Mold growth inside a home occurs when spores enter the house via open doorways, windows and foundations. The spores can also enter the home through heating, ventilation and air conditioning systems that have outdoor air intakes. Another way mold can enter the house is by attaching themselves to animals and people. The spores can travel via clothing, shoes, bags and fur and will then attach themselves to any dust or dirty surface once they have entered the building. The spores settle wherever they find excessive moisture, such as from high humidity and condensation, leaky roofs, pipes, walls, potted plants or flooding. They prefer wet cellulose types of materials with low nitrogen content, such as:
- Paper and paper products
- Ceiling tiles
- Wood and wood products
- Insulation materials
- Carpet and area rugs
- Gypsum board
It is impossible to rid a home of mold spores entirely. However, it is possible to remove mold infestations. If the infestation is not too large, then the homeowner can do most of the work without hiring a professional mold remediation service. Nevertheless, if the mold is more than just a 3’x3’ square area, the homeowner should consider hiring a professional mold remover. Typically, any large mold infestations will entail removing sheet rock or other damaged materials and involves lots of hard manual labor.
The steps for self-removal include:
- Find all sources of moisture and fix the problems so no moisture is getting in.
- Don protective clothing and other safety gear, such as a respirator, non-porous gloves and goggles.
- Properly dispose of any porous, cellulous materials that have been infested with mold – this includes ceiling tiles, carpets and drywall. If a porous item you want to keep is moldy, then get a professional to remove the mold and do a follow up inspection. It is very difficult to get mold out of absorbent or porous materials, especially since any water used for cleaning the mold will end up feeding the spores that are left behind during the process.
- Thoroughly clean any affected hard surfaces with dish or laundry detergent and soap, or use commercial products specifically made for mold removal. Note that most professionals and government agencies such as the EPA and the CDC recommend not using bleach. Although many people believe bleach is the best solution, it is only good for mold on hard, non-porous surfaces.

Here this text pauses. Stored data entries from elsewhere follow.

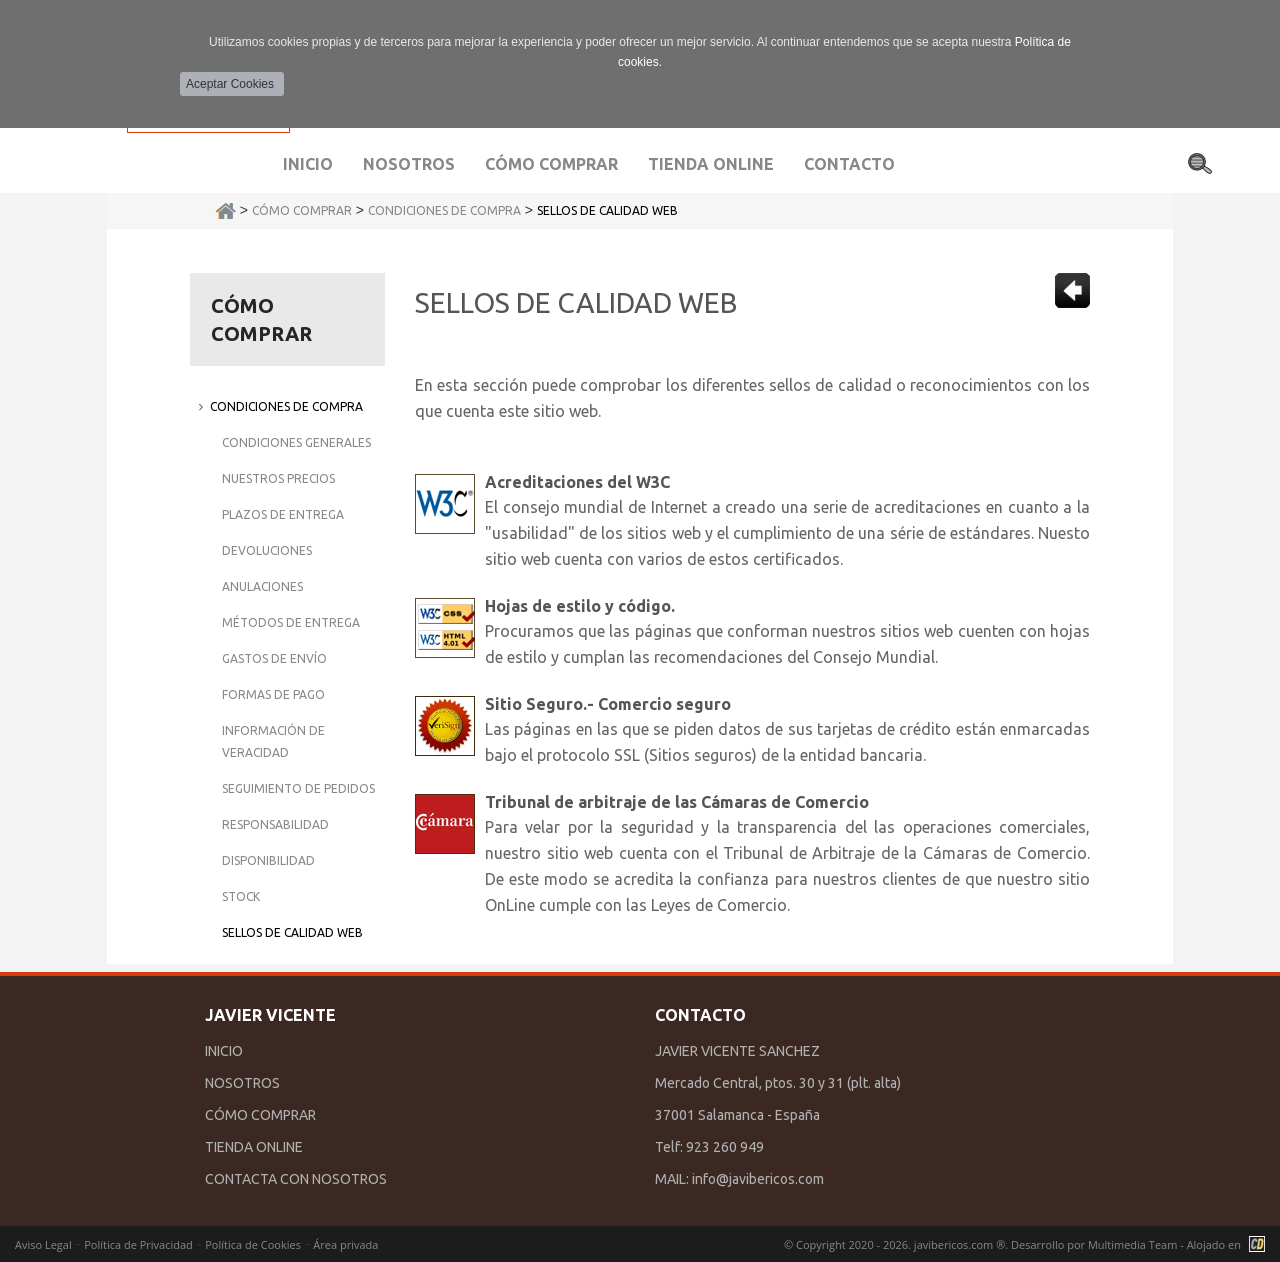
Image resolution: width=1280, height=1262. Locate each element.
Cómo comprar (551, 164)
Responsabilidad (275, 824)
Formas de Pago (273, 694)
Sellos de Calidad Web (607, 210)
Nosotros (409, 164)
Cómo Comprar (302, 210)
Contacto (849, 164)
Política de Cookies (253, 1244)
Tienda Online (711, 164)
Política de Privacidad (138, 1244)
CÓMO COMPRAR (260, 1115)
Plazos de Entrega (283, 514)
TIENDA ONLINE (254, 1147)
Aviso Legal (43, 1244)
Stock (241, 896)
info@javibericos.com (758, 1179)
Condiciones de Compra (444, 210)
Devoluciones (267, 550)
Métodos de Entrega (291, 622)
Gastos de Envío (274, 658)
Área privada (345, 1244)
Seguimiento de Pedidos (298, 788)
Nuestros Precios (278, 478)
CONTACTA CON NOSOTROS (296, 1179)
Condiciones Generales (296, 442)
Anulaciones (262, 586)
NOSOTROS (242, 1083)
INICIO (224, 1051)
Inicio (308, 164)
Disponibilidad (268, 860)
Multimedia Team (1132, 1244)
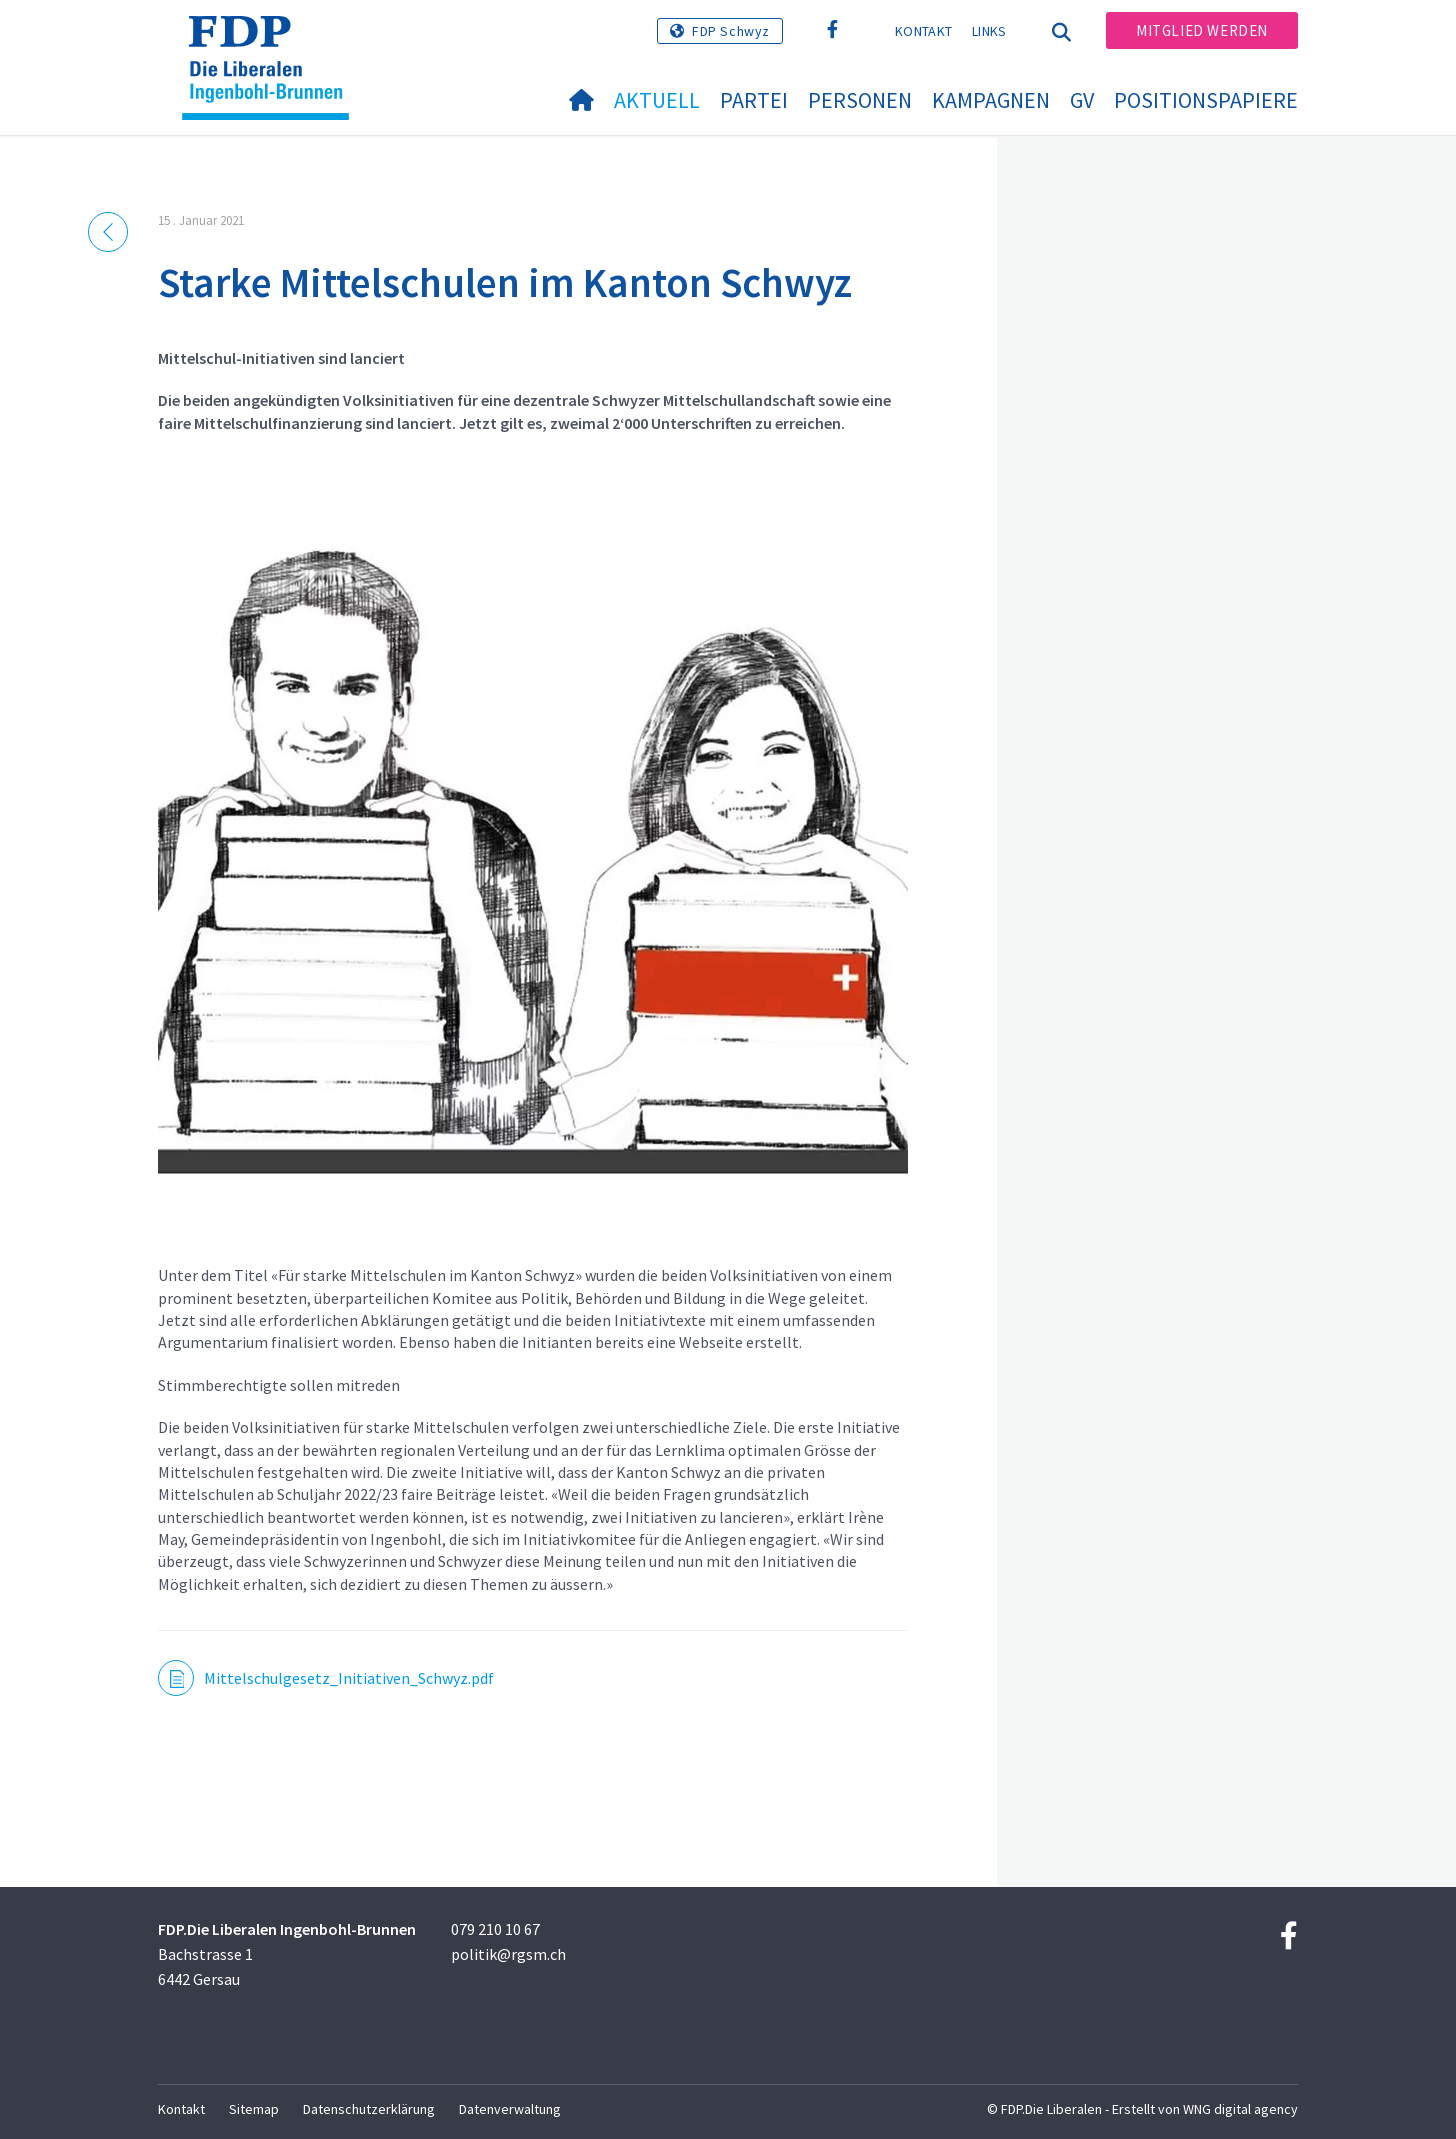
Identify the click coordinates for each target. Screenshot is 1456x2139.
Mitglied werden (1202, 30)
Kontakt (923, 31)
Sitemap (254, 2109)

If choosing bleach, then the solution should not be any more than one-cup bleach mixed in one gallon of water. Be sure the bleach is not mixed with any ammonia or products that contain ammonia. And only use bleach in a well-ventilated area.
- Thoroughly dry the surface after removing the mold.
Keeping the mold out
To keep the mold from recurring, the homeowner will need to do some routine building maintenance, including inspecting the roof, flashings and gutters. He or she will have to inspect the home and other buildings on the property for water damage, leaky pipes and visible mold on a regular basis. Checking and adjusting the humidity level throughout the day in order to keep the humidity levels to 50 percent or below is another important step. Use of an air conditioner or dehumidifier is also essential during humid months.

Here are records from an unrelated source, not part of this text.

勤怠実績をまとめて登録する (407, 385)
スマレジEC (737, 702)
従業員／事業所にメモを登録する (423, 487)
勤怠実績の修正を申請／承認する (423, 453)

Additionally, adequate ventilation, especially in the kitchen and bathrooms is vital for preventing mold growth. Another way to prevent mold infestations is to use mold-inhibitor products in the paint. Moreover, cleaning the bathrooms with mold-killing products on a weekly basis will reduce the likelihood of mold growing in the home.

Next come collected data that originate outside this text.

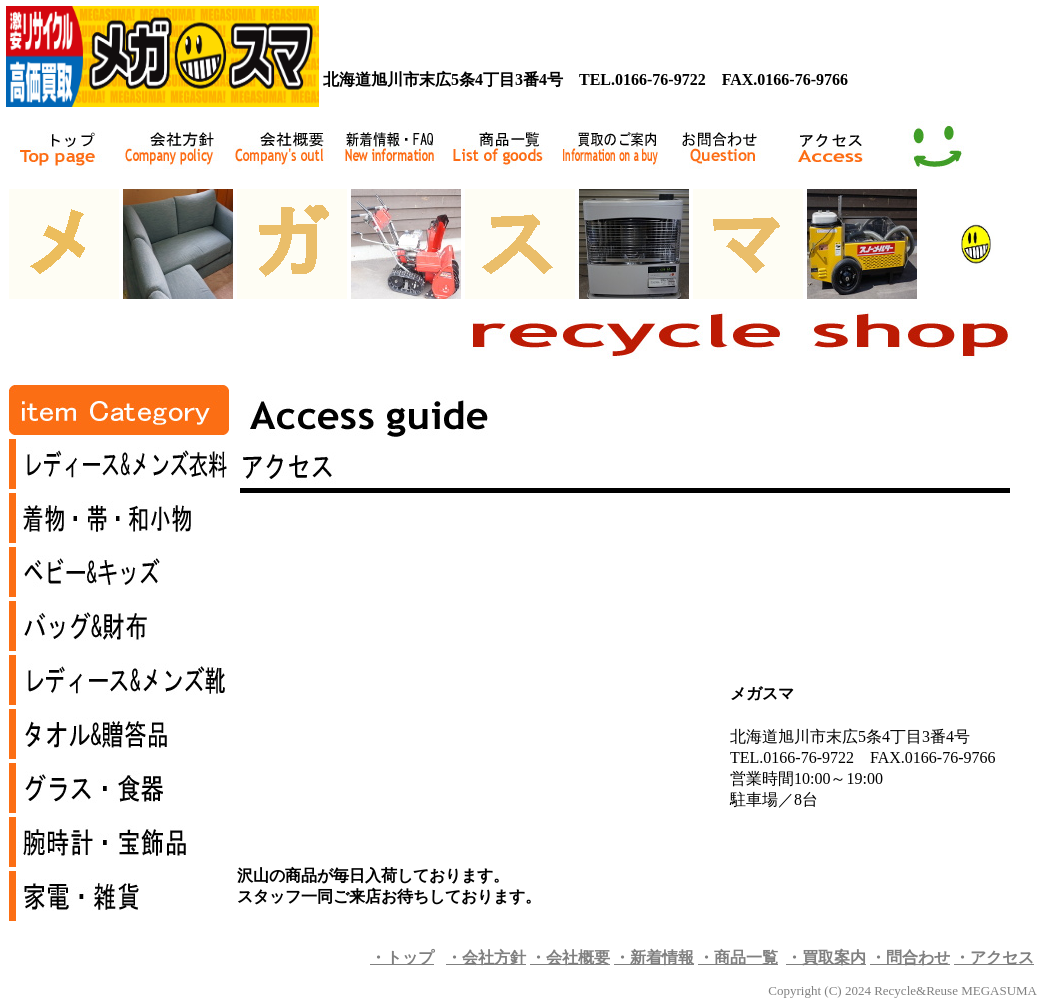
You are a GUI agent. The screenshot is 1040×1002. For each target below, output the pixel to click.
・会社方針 (486, 957)
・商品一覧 (738, 957)
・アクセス (994, 957)
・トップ (402, 957)
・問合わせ (910, 957)
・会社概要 (570, 957)
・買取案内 (826, 957)
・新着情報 (654, 957)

If a person suspects the black mold infestation to be larger than ten square feet, he or she should definitely consult a professional mold remediation expert. Black mold can cause serious health hazards, especially to young children and elderly people. If the person removing the mold is untrained, he or she could cause the mold to become air borne, making it much more dangerous to anyone with respiratory ailments. A certified remover can help identify the type of mold, assess the damage caused by the mold and provide estimates as to the cost for its removal. A professional mold remover will also ensure the mold is properly disposed of and provide instructions on how to prevent further mold infestations. Either way, the homeowner needs to take immediate action to remove the black mold from the home.